Da neuropsichiatra ed ex ministro per la Famiglia, racconto le illusioni di oggi, alimentate dal Web

Il successo prima coincideva con beni materiali o con traguardi professionali e famigliari, oggi con la notorietà. Ieri il successo poteva essere rappresentato dall’automobile, lo stipendio, l’avere un marito o una moglie e dei figli che studiano, un risultato di fatto. Quello di oggi è un successo ineffabile, come l’avere un certo numero di seguaci sui social. In questo momento storico di incertezza sociale e familiare, mancano dei punti di riferimento perché si dia una concezione del successo legata a dei meriti duraturi, ad una competenza guadagnata con fatica negli anni di approfondimento nel proprio campo.

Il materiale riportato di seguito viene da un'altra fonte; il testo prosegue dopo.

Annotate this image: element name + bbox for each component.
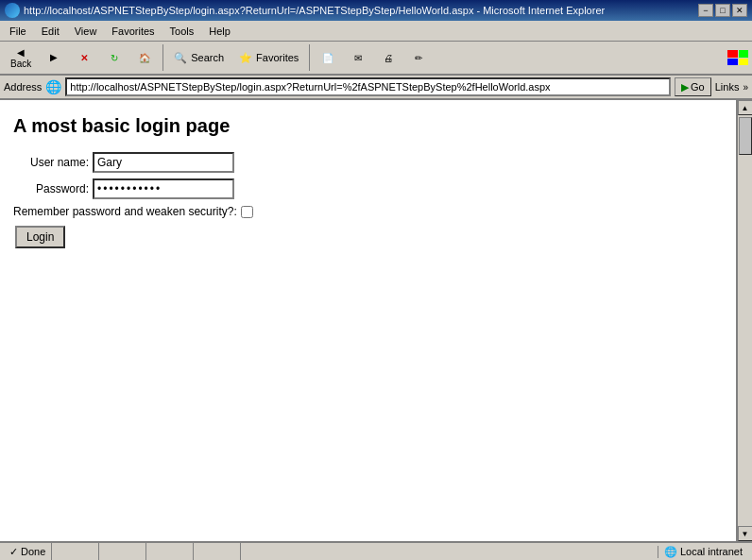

La figura dell’influencer incarna proprio questo successo senza contenuti, un’esposizione di marchi e griff che vengono veicolati da un personaggio “del momento”, quindi, già da questa espressione, instabile. Il successo oggi è scambiato con notorietà. E questo produce un’illusione molto dannosa, quella che chiunque possa diventare un protagonista; ma è evidente che nel mondo non possono essere note sette miliardi di persone!

Il successo in una visione a mio avviso più autentica e lungimirante compete per ciascuno ad una causa, ad un risultato, ad una vittoria personale o professionale che non per forza coincide con l’essere famosi. Anche il denaro sembra risultare oggi un indicatore meno importante o vistoso del successo, infatti il denaro è la conseguenza di avere follower e like, ma appunto, è un denaro che deriva dall’essere conosciuti, non da un qualche prestigio. La notorietà mondiale, come del quartiere, non è legata a competenze, ma a parametri immateriali e molto relativi e aleatori.

Ci stiamo preoccupando molto, per carità a ragione, del virus cinese, ma la vera epidemia di oggi, che abbiamo sotto casa e nel telefono, è quella dell’incertezza che ci spinge a ritenerci di successo solo se gli altri ce lo riconoscono, se i numeri del web ce lo fanno “visualizzare”. Non vorrei eccedere con la visione critica ma me ne occupo come neuropsichiatra anche perché emergono nuove patologie legate a questo senso precario e tutto sommato vuoto del successo. Penso che sia un periodo di passaggio con abilità umane che mutano ma sento anche di dover dire che ognuno è protagonista del proprio percorso di vita e occorre presto riconoscerselo. L’ansia è un motore di inquietudine che ci ha fatto scendere dagli alberi, che ha fatto partire Ulisse, mentre l’ansia patologica è una grande famiglia di disturbi che vanno dall’alcolismo all’anoressia, e che conduce solo a frustrazione e autolesionismo…non di certo a scoprire isole magiche come fece il grande eroe greco.